Interested in “the different ways the sun helps us and stuff,” Amir Parker,12, personalized his paper mask in the warm hues of red, orange and yellow.
His favorite color, green, was notably absent. When asked about it, he joked: “I haven’t finished it yet.”
Amir decorated a mask as part of an art lesson demonstrating landscape and portraiture art, orchestrated by the Pérez Art Museum Miami (PAMM).
Athalie Range Park, where Amir has been a summer camper for two years, partnered with PAMM on Monday morning through its community program, PAMM in the Neighborhood.
In its 14th year, the eight-week outreach program involves artists exposing Miami-Dade County kids to the creative arts via free interactive lessons and museum tours.

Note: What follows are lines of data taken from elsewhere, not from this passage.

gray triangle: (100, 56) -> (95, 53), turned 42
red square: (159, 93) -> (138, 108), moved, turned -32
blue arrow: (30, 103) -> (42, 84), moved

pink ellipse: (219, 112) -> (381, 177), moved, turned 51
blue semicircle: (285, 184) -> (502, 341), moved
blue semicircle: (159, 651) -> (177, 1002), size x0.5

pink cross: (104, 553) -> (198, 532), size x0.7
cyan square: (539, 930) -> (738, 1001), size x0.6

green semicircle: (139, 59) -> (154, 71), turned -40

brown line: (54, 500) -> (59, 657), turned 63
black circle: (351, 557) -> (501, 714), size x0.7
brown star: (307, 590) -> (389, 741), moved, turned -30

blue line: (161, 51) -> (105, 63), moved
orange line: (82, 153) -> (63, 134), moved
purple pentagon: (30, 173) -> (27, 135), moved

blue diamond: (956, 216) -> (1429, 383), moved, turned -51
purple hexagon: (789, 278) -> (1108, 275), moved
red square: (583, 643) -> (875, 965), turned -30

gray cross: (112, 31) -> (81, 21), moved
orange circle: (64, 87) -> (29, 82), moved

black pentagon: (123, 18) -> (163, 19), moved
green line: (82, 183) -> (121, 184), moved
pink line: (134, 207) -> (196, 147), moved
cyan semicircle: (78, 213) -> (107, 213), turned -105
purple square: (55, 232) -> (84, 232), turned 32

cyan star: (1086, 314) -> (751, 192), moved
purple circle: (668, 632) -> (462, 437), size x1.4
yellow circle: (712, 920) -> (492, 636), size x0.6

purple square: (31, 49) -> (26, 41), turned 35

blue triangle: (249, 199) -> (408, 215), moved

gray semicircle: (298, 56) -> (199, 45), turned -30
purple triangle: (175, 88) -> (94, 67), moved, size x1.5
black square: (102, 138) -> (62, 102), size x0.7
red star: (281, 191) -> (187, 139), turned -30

Each lesson is themed, corresponding to pieces currently on display. This year’s theme: “Places and Faces.” The activities involved a group landscape drawing and a lot of paper masks.
“We want to serve as many audiences in as many creative ways as possible, and be a part of our community,” said Kerry Keeler, PAMM’s outreach programs manager. “It’s important for everyone to have a form of expression and find a medium that suits them.”
For Kira Bradshaw, the programming — which gave each camper a portfolio and markers — was not only “fun because we experienced new things”, but also practice.
Having taken art classes for three years at her middle school, Kira aspires to be a children’s book illustrator. Normally, she wouldn’t have the time to draw at home, so she was grateful for the teaching artists who stopped by.
“Many people don’t get to have the experience to actually go view artwork,” she said. “So for them to come and bring it to those who can’t go and see it, is actually really great.”
The inclusivity of the arts is exactly why park manager Ken Simmons sought the partnership. Through art, he says, everyone has their own opinion, and everyone can participate.
Whether the camper is a football star or musical genius, they can indulge in art, which makes it all the more valuable for Range Park and summer camps nationwide, he said.
With nearly 50 kids ages 6 to 13 participating, the room where the programming occurred buzzed with energy.
Even during the lesson’s Q&A portion, there was enthusiasm in the kids’ answers.
Darwin Rodriguez, a PAMM intern, found that energy particularly invigorating.
“It’s nice to know that kids are still kids, that they aren’t jaded by technology,” Rodriguez said. “A pack of markers still exhibits glee and joy. I think that means that there’s still hope for us, yet.”